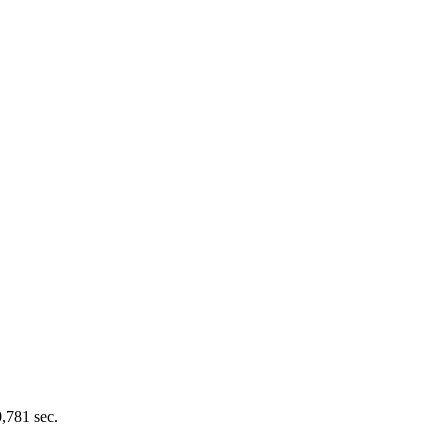
0,781 sec.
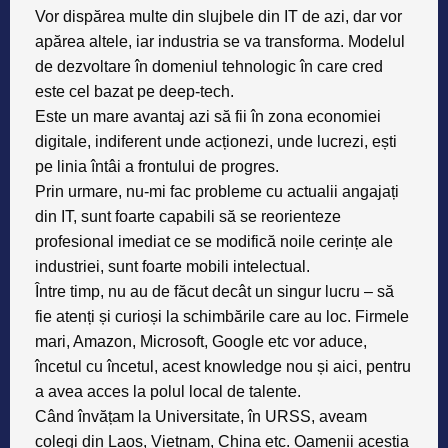
Vor dispărea multe din slujbele din IT de azi, dar vor
apărea altele, iar industria se va transforma. Modelul
de dezvoltare în domeniul tehnologic în care cred
este cel bazat pe deep-tech.
Este un mare avantaj azi să fii în zona economiei
digitale, indiferent unde acționezi, unde lucrezi, ești
pe linia întâi a frontului de progres.
Prin urmare, nu-mi fac probleme cu actualii angajați
din IT, sunt foarte capabili să se reorienteze
profesional imediat ce se modifică noile cerințe ale
industriei, sunt foarte mobili intelectual.
Între timp, nu au de făcut decât un singur lucru – să
fie atenți și curioși la schimbările care au loc. Firmele
mari, Amazon, Microsoft, Google etc vor aduce,
încetul cu încetul, acest knowledge nou și aici, pentru
a avea acces la polul local de talente.
Când învățam la Universitate, în URSS, aveam
colegi din Laos, Vietnam, China etc. Oamenii aceștia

____________

### Problem to work on
Every record above should be duplicated precisely, with the images removed.

### Solved exercise
0,781 sec.
Vor dispărea multe din slujbele din IT de azi, dar vor
apărea altele, iar industria se va transforma. Modelul
de dezvoltare în domeniul tehnologic în care cred
este cel bazat pe deep-tech.
Este un mare avantaj azi să fii în zona economiei
digitale, indiferent unde acționezi, unde lucrezi, ești
pe linia întâi a frontului de progres.
Prin urmare, nu-mi fac probleme cu actualii angajați
din IT, sunt foarte capabili să se reorienteze
profesional imediat ce se modifică noile cerințe ale
industriei, sunt foarte mobili intelectual.
Între timp, nu au de făcut decât un singur lucru – să
fie atenți și curioși la schimbările care au loc. Firmele
mari, Amazon, Microsoft, Google etc vor aduce,
încetul cu încetul, acest knowledge nou și aici, pentru
a avea acces la polul local de talente.
Când învățam la Universitate, în URSS, aveam
colegi din Laos, Vietnam, China etc. Oamenii aceștia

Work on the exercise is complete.